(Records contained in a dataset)
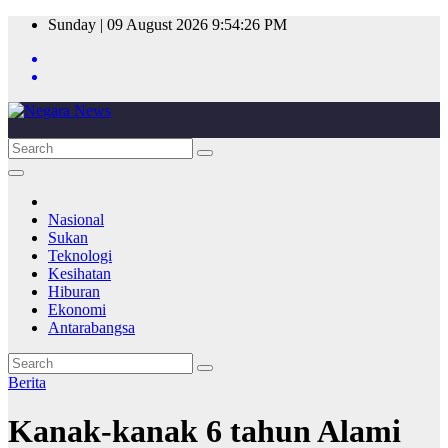
Skip
Sunday | 09 August 2026
9:54:26 PM
to
content
Nasional
Sukan
Teknologi
Kesihatan
Hiburan
Ekonomi
Antarabangsa
Berita
Kanak-kanak 6 tahun Alami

-- What to do --
All the lines above are to be given again exactly as they read, with the pictures removed.

-- Written answer --
Skip
Sunday | 09 August 2026
9:54:26 PM
to
content
Nasional
Sukan
Teknologi
Kesihatan
Hiburan
Ekonomi
Antarabangsa
Berita
Kanak-kanak 6 tahun Alami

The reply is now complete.